The contract term is based on the written order confirmation for the respective campaign.

(2) The right to ordinary termination is excluded. The right to extraordinary termination remains unaffected. An extraordinary reason for termination shall be given in particular if

a) insolvency proceedings are opened against the Client’s assets or the opening of insolvency proceedings is rejected for lack of assets, or

b) the Customer continues to be in default with due payment claims despite a previous reminder and the setting of a reasonable deadline, or

c) the Customer violates one of its obligations under §§5 (2), 7 (1) and 7 (2) as well as § 11 (4).

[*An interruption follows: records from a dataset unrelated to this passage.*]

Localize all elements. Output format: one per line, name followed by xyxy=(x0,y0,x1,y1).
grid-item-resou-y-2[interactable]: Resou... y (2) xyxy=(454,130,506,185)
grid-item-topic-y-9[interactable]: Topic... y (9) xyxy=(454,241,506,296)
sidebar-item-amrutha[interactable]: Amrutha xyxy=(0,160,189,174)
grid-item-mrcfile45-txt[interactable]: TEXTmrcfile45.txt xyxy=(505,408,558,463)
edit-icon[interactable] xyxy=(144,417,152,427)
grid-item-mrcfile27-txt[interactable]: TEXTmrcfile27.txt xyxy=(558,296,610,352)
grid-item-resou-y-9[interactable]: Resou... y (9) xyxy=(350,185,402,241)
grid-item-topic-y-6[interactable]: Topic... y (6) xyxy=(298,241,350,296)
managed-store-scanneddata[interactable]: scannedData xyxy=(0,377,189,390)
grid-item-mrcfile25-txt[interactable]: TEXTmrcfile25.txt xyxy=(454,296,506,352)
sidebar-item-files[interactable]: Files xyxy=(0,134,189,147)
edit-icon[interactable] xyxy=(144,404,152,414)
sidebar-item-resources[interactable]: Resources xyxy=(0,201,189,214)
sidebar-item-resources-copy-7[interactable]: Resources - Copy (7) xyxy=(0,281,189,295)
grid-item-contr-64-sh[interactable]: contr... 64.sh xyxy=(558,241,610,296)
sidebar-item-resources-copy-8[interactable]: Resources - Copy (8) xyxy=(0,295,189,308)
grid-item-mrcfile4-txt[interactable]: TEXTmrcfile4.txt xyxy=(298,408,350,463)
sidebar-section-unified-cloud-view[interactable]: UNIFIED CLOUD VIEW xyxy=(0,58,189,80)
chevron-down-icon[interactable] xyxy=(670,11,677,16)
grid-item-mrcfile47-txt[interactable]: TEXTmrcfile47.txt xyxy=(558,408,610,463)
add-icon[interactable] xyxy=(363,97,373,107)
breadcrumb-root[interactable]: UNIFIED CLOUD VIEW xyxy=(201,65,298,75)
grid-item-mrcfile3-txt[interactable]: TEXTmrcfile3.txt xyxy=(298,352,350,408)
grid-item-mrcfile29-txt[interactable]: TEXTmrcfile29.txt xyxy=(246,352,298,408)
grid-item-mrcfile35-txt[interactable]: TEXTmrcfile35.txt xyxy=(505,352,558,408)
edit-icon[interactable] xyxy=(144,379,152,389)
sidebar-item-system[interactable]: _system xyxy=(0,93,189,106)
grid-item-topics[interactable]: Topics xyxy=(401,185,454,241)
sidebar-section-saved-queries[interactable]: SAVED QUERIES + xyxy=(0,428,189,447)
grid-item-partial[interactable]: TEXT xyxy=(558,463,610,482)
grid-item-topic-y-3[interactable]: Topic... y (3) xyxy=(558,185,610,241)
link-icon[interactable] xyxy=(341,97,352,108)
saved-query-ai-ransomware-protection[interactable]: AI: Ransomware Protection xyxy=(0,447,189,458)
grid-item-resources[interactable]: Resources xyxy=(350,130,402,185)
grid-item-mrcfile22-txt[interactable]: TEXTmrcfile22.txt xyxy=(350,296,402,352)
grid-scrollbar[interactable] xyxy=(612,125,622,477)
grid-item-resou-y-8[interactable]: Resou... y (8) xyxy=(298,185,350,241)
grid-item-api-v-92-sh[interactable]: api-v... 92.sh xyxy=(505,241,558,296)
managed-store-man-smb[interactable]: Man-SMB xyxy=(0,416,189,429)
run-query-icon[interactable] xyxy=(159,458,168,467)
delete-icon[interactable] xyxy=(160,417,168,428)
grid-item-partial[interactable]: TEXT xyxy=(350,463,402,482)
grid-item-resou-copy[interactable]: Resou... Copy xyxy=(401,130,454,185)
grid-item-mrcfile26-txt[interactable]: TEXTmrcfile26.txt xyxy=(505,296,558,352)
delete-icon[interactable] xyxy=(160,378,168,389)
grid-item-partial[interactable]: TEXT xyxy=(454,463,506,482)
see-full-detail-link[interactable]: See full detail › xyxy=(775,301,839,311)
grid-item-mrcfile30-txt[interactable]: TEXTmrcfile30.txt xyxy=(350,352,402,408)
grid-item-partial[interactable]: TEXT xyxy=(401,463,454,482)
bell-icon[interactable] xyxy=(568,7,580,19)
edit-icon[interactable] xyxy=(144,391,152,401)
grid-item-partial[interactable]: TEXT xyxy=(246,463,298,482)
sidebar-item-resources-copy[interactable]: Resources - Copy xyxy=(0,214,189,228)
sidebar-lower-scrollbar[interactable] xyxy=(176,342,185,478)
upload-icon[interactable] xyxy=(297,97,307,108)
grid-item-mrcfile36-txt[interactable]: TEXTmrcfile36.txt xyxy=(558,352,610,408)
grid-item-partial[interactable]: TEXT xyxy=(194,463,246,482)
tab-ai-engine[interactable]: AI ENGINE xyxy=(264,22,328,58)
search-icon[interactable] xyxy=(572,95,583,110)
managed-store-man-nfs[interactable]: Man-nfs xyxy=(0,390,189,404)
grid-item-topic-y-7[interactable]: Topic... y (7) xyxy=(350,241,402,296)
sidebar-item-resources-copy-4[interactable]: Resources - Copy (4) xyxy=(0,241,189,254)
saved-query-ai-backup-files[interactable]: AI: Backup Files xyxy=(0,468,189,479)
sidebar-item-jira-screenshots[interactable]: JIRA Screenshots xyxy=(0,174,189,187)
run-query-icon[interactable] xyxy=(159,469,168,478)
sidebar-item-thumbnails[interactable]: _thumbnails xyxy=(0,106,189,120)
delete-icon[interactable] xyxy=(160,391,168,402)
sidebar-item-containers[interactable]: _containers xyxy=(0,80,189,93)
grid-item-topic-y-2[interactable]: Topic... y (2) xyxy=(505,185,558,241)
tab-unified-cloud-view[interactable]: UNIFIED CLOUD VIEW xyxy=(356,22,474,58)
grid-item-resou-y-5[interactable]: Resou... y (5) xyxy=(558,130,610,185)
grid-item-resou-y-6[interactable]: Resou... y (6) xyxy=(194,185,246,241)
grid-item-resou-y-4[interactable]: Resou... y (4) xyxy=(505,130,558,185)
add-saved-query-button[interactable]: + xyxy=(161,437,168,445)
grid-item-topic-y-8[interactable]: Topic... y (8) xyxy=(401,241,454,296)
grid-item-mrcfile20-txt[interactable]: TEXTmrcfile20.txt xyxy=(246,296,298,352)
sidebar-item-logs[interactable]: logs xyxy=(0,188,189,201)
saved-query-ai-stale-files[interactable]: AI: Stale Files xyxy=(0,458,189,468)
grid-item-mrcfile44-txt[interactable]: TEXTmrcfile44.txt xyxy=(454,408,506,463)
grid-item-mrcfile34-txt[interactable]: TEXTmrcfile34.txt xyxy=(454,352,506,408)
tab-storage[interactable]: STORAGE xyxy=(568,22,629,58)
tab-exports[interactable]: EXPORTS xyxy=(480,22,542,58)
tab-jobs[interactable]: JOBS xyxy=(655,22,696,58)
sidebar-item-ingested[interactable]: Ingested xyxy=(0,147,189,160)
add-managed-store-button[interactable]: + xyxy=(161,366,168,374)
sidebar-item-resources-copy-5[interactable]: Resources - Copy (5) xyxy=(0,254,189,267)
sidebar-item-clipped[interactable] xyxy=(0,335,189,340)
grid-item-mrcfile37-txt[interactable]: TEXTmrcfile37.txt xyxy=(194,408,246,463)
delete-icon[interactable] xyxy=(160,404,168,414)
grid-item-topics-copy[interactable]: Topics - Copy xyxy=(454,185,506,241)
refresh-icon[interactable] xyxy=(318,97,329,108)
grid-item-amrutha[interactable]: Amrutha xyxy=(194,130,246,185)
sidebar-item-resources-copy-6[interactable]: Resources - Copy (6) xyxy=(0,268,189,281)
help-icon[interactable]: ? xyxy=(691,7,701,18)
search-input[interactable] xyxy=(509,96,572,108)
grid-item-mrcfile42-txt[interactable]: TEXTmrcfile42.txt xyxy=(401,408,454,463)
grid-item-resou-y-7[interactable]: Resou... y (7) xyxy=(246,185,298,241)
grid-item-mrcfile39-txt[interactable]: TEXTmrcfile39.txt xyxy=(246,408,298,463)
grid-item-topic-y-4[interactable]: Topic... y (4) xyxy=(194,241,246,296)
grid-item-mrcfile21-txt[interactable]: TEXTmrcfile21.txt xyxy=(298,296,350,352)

(3) In the event of extraordinary termination, the services already rendered by Interactive shall be paid on a pro rata basis up to the time of termination, but at least 10% of the net order value. With the aforementioned payment, the customer merely acquires the rights to the services rendered to date. Concepts, drafts and the like that have not been executed are to be handed over to Interactive immediately and free of charge. Interactive expressly reserves the right to assert further claims.

§11 Granting of rights

(1) The customer assigns to Interactive the rights of use and exploitation necessary in terms of space, time and content for the performance of the contractual service. This includes, in particular, the right to reproduce and distribute, broadcast, store, place in databases, make available for retrieval and the right to make the content publicly accessible by Interactive itself and by third parties commissioned by Interactive.

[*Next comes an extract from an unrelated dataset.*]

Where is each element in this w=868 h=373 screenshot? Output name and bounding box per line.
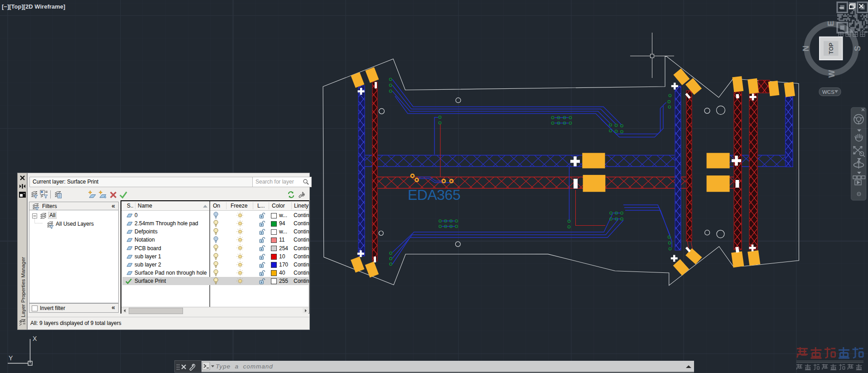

(2) The client also grants Interactive the right to license the content of download offers (e.g. webcasts, web video, white papers) to third parties for provision on the Internet against payment or free of charge or to use the content for other forms of offer (e.g. eBooks).

(3) Interactive is entitled to publish the Customer and all services rendered as a reference on Interactive’s website, even if the services rendered are based on a template provided by the Customer. In particular, Interactive may include the customer’s website in a reference list for advertising purposes and set corresponding links. This authorization remains in effect even after termination of the contractual relationship. Upon request, the customer shall provide Interactive with a suitable logo free of charge. Interactive is entitled to refer to itself in the context of campaigns on all means of information and in all measures without any claims arising for the customer.

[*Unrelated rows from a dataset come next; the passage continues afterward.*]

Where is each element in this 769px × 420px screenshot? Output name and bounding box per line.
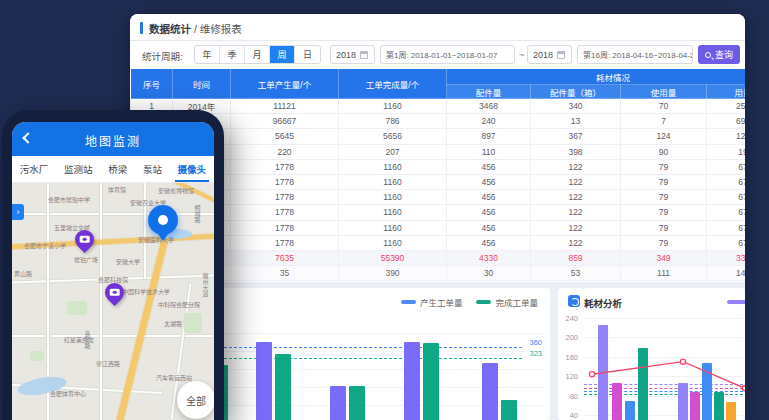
table-cell: 456 bbox=[447, 190, 531, 205]
table-cell: 456 bbox=[447, 220, 531, 235]
map-label: 黄山路 bbox=[14, 269, 32, 278]
map-label: 中科院合肥分院 bbox=[158, 300, 200, 309]
table-cell: 19 bbox=[707, 144, 746, 159]
table-cell: 367 bbox=[531, 129, 621, 144]
bar-完成工单量 bbox=[275, 354, 291, 420]
map-view[interactable]: › 全部 体育馆合肥市琥珀中学安徽农业大学安徽省博物馆桐城路五里墩立交桥合肥市宁… bbox=[12, 183, 214, 420]
map-label: 中国科学技术大学 bbox=[122, 287, 170, 296]
table-cell: 334 bbox=[707, 250, 746, 265]
breadcrumb-separator: / bbox=[194, 23, 197, 35]
table-cell: 122 bbox=[531, 235, 621, 250]
table-cell: 3468 bbox=[447, 99, 531, 114]
table-cell: 349 bbox=[621, 250, 707, 265]
table-cell: 124 bbox=[621, 129, 707, 144]
phone-tab-污水厂[interactable]: 污水厂 bbox=[20, 156, 49, 182]
end-week-input[interactable]: 第16周: 2018-04-16~2018-04-22 bbox=[577, 45, 693, 64]
phone-tab-监测站[interactable]: 监测站 bbox=[64, 156, 93, 182]
table-cell: 859 bbox=[531, 250, 621, 265]
bar-consumable bbox=[690, 392, 700, 420]
reference-line-label: 360 bbox=[529, 338, 542, 347]
bar-consumable bbox=[625, 401, 635, 420]
table-cell: 207 bbox=[339, 144, 447, 159]
table-cell: 7635 bbox=[231, 250, 339, 265]
gridline bbox=[584, 318, 743, 319]
bar-consumable bbox=[714, 392, 724, 420]
col-subheader: 使用量 bbox=[621, 85, 707, 99]
table-row: 12014年111211160346834070250 bbox=[131, 99, 746, 114]
phone-tab-泵站[interactable]: 泵站 bbox=[143, 156, 162, 182]
col-subheader: 用量 bbox=[707, 85, 746, 99]
period-option-周[interactable]: 周 bbox=[270, 46, 295, 63]
breadcrumb-section[interactable]: 数据统计 bbox=[149, 23, 191, 35]
filter-toolbar: 统计周期: 年季月周日 2018 第1周: 2018-01-01~2018-01… bbox=[130, 41, 745, 68]
table-cell: 240 bbox=[447, 114, 531, 129]
map-street bbox=[12, 213, 214, 215]
y-axis-tick: 200 bbox=[562, 333, 578, 342]
period-option-日[interactable]: 日 bbox=[295, 46, 320, 63]
table-cell: 70 bbox=[621, 99, 707, 114]
bar-完成工单量 bbox=[423, 343, 439, 420]
y-axis-tick: 240 bbox=[562, 314, 578, 323]
breadcrumb-bar: 数据统计 / 维修报表 bbox=[130, 14, 745, 41]
col-header-created: 工单产生量/个 bbox=[231, 69, 339, 99]
table-cell: 79 bbox=[621, 205, 707, 220]
table-cell: 110 bbox=[447, 144, 531, 159]
table-cell: 5656 bbox=[339, 129, 447, 144]
table-cell: 456 bbox=[447, 174, 531, 189]
bar-产生工单量 bbox=[330, 386, 346, 420]
phone-tab-桥梁[interactable]: 桥梁 bbox=[108, 156, 127, 182]
map-label: 桐城路 bbox=[192, 205, 201, 223]
table-cell: 1160 bbox=[339, 190, 447, 205]
period-label: 统计周期: bbox=[142, 49, 183, 63]
breadcrumb-accent bbox=[140, 22, 143, 34]
end-year-select[interactable]: 2018 bbox=[527, 45, 572, 64]
table-cell: 250 bbox=[707, 99, 746, 114]
table-cell: 67 bbox=[707, 159, 746, 174]
table-cell: 122 bbox=[531, 220, 621, 235]
start-week-input[interactable]: 第1周: 2018-01-01~2018-01-07 bbox=[380, 45, 515, 64]
map-park bbox=[184, 313, 202, 333]
bar-consumable bbox=[612, 383, 622, 420]
table-cell: 111 bbox=[621, 266, 707, 281]
bar-产生工单量 bbox=[482, 363, 498, 420]
map-label: 安徽医科大学 bbox=[138, 235, 174, 244]
table-cell: 122 bbox=[531, 205, 621, 220]
table-cell: 1778 bbox=[231, 235, 339, 250]
period-option-季[interactable]: 季 bbox=[220, 46, 245, 63]
table-cell: 390 bbox=[339, 266, 447, 281]
table-cell: 55390 bbox=[339, 250, 447, 265]
consumables-chart-card: 耗材分析 2402001601208040 bbox=[558, 288, 745, 420]
query-button[interactable]: 查询 bbox=[698, 45, 740, 64]
map-label: 汽车客运西站 bbox=[156, 373, 192, 382]
map-park bbox=[67, 301, 87, 315]
period-option-月[interactable]: 月 bbox=[245, 46, 270, 63]
start-year-select[interactable]: 2018 bbox=[330, 45, 375, 64]
table-cell: 1160 bbox=[339, 174, 447, 189]
table-cell: 79 bbox=[621, 220, 707, 235]
map-all-button[interactable]: 全部 bbox=[177, 381, 214, 419]
range-separator: ~ bbox=[519, 50, 524, 60]
y-axis-tick: 80 bbox=[562, 392, 578, 401]
table-cell: 79 bbox=[621, 235, 707, 250]
map-label: 安徽大学 bbox=[116, 257, 140, 266]
table-cell: 30 bbox=[447, 266, 531, 281]
table-cell: 1778 bbox=[231, 190, 339, 205]
table-cell: 786 bbox=[339, 114, 447, 129]
table-cell: 79 bbox=[621, 190, 707, 205]
bar-consumable bbox=[638, 348, 648, 420]
selected-location-pin[interactable] bbox=[148, 205, 178, 235]
table-cell: 398 bbox=[531, 144, 621, 159]
period-option-年[interactable]: 年 bbox=[195, 46, 220, 63]
table-cell: 220 bbox=[231, 144, 339, 159]
phone-tab-摄像头[interactable]: 摄像头 bbox=[178, 156, 207, 182]
table-cell: 122 bbox=[531, 174, 621, 189]
table-cell: 1160 bbox=[339, 99, 447, 114]
map-expand-button[interactable]: › bbox=[12, 204, 24, 220]
table-cell: 1778 bbox=[231, 205, 339, 220]
bar-完成工单量 bbox=[501, 400, 517, 420]
table-cell: 35 bbox=[231, 266, 339, 281]
col-subheader: 配件量（箱） bbox=[531, 85, 621, 99]
bar-完成工单量 bbox=[349, 386, 365, 420]
breadcrumb: 数据统计 / 维修报表 bbox=[149, 21, 242, 36]
map-label: 合肥市琥珀中学 bbox=[48, 195, 90, 204]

§ 12 Remuneration and Terms of Payment

(1) Cost estimates and offers by Interactive are non-binding.

(2) The remuneration for Interactive’s contractual services is set in the respective contract.

(3) The date of the first publication of the advertising material is decisive for the calculation of the deadline.

(4) Invoice amounts are to be paid within 30 days without any deductions, unless otherwise agreed in writing. A discount of 2% of the net invoice amount shall be granted if payment is received within 10 days of the invoice date. The date of receipt by Interactive shall be decisive for the date of payment. If the Customer fails to make payment when due, interest of 5% p.a. shall be charged on the outstanding amounts from the due date; the right to claim higher interest and further damages in the event of default shall remain unaffected.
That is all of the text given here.